From: Sean Christopherson <seanjc@google.com>
To: Ben Gardon <bgardon@google.com>
Cc: linux-kernel@vger.kernel.org, kvm@vger.kernel.org,
	Paolo Bonzini <pbonzini@redhat.com>, Peter Xu <peterx@redhat.com>,
	David Matlack <dmatlack@google.com>,
	Jim Mattson <jmattson@google.com>,
	David Dunn <daviddunn@google.com>,
	Jing Zhang <jingzhangos@google.com>,
	Junaid Shahid <junaids@google.com>
Subject: Re: [PATCH v2 9/9] KVM: x86/mmu: Promote pages in-place when disabling dirty logging
Date: Tue, 12 Apr 2022 16:43:14 +0000	[thread overview]
Message-ID: <YlWsImxP0C01BUtM@google.com> (raw)
In-Reply-To: <20220321224358.1305530-10-bgardon@google.com>

On Mon, Mar 21, 2022, Ben Gardon wrote:
> diff --git a/arch/x86/kvm/mmu/mmu_internal.h b/arch/x86/kvm/mmu/mmu_internal.h
> index 1bff453f7cbe..6c08a5731fcb 100644
> --- a/arch/x86/kvm/mmu/mmu_internal.h
> +++ b/arch/x86/kvm/mmu/mmu_internal.h
> @@ -171,4 +171,10 @@ void *mmu_memory_cache_alloc(struct kvm_mmu_memory_cache *mc);
>  void account_huge_nx_page(struct kvm *kvm, struct kvm_mmu_page *sp);
>  void unaccount_huge_nx_page(struct kvm *kvm, struct kvm_mmu_page *sp);
>  
> +void
> +build_tdp_shadow_zero_bits_mask(struct rsvd_bits_validate *shadow_zero_check,
> +				int shadow_root_level);

Same comments from the earlier patch.

> +extern int max_huge_page_level __read_mostly;

Can you put this at the top of the heaader?  x86.h somehow ended up with extern
variables being declared in the middle of the file and I find it very jarring,
e.g. global definitions are pretty much never buried in the middle of a .c file.

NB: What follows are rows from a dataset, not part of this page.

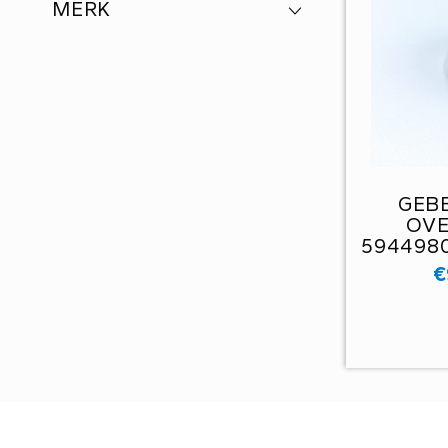
MERK
GEBE
OV
5944980
€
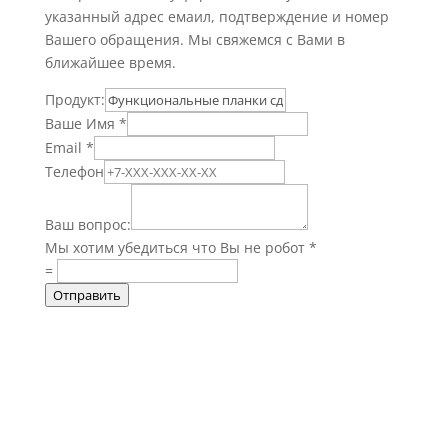
указанный адрес емаил, подтверждение и номер
Вашего обращения. Мы свяжемся с Вами в
ближайшее время.
Продукт:
Ваше Имя
*
Email
*
Телефон
Ваш вопрос:
Мы хотим убедиться что Вы не робот
*
=
Отправить
Информация о доставке, оплате, а
так же различная общая
информация об изделии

>  #endif /* __KVM_X86_MMU_INTERNAL_H */
> diff --git a/arch/x86/kvm/mmu/tdp_mmu.c b/arch/x86/kvm/mmu/tdp_mmu.c
> index af60922906ef..eb8929e394ec 100644
> --- a/arch/x86/kvm/mmu/tdp_mmu.c
> +++ b/arch/x86/kvm/mmu/tdp_mmu.c
> @@ -1709,6 +1709,66 @@ void kvm_tdp_mmu_clear_dirty_pt_masked(struct kvm *kvm,
>  		clear_dirty_pt_masked(kvm, root, gfn, mask, wrprot);
>  }
>  
> +static bool try_promote_lpage(struct kvm *kvm,

I believe we've settled on huge_page instead of lpage.

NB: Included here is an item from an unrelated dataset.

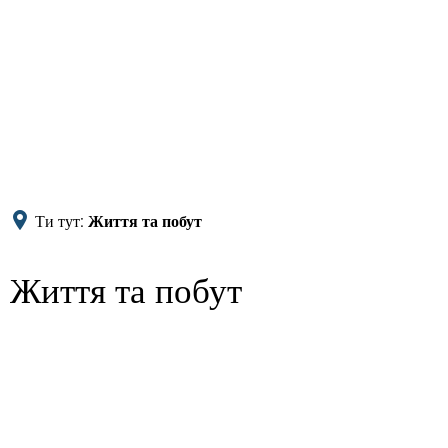
Ти тут:
Життя та побут
Життя та побут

And again, I strongly prefer a 0/-errno return instead of a boolean as seeing
-EBUSY or whatever makes it super obviously that the early returns are failure
paths.

> +			      const struct kvm_memory_slot *slot,
> +			      struct tdp_iter *iter)
> +{
> +	struct kvm_mmu_page *sp = sptep_to_sp(iter->sptep);
> +	struct rsvd_bits_validate shadow_zero_check;
> +	bool map_writable;
> +	kvm_pfn_t pfn;
> +	u64 new_spte;
> +	u64 mt_mask;
> +
> +	/*
> +	 * If addresses are being invalidated, don't do in-place promotion to
> +	 * avoid accidentally mapping an invalidated address.
> +	 */
> +	if (unlikely(kvm->mmu_notifier_count))
> +		return false;
> +
> +	if (iter->level > max_huge_page_level || iter->gfn < slot->base_gfn ||
> +	    iter->gfn >= slot->base_gfn + slot->npages)
> +		return false;
> +
> +	pfn = __gfn_to_pfn_memslot(slot, iter->gfn, true, NULL, true,
> +				   &map_writable, NULL);
> +	if (is_error_noslot_pfn(pfn))
> +		return false;
> +
> +	/*
> +	 * Can't reconstitute an lpage if the consituent pages can't be

"huge page", though honestly I'd just drop the comment, IMO this is more intuitive
then say the checks against the slot stuff above.

> +	 * mapped higher.
> +	 */
> +	if (iter->level > kvm_mmu_max_mapping_level(kvm, slot, iter->gfn,
> +						    pfn, PG_LEVEL_NUM))
> +		return false;
> +
> +	build_tdp_shadow_zero_bits_mask(&shadow_zero_check, iter->root_level);
> +
> +	/*
> +	 * In some cases, a vCPU pointer is required to get the MT mask,
> +	 * however in most cases it can be generated without one. If a
> +	 * vCPU pointer is needed kvm_x86_try_get_mt_mask will fail.
> +	 * In that case, bail on in-place promotion.
> +	 */
> +	if (unlikely(!static_call(kvm_x86_try_get_mt_mask)(kvm, iter->gfn,

I wouldn't bother with the "unlikely".  It's wrong for a VM with non-coherent DMA,
and it's very unlikely (heh) to actually be a meaningful optimization in any case.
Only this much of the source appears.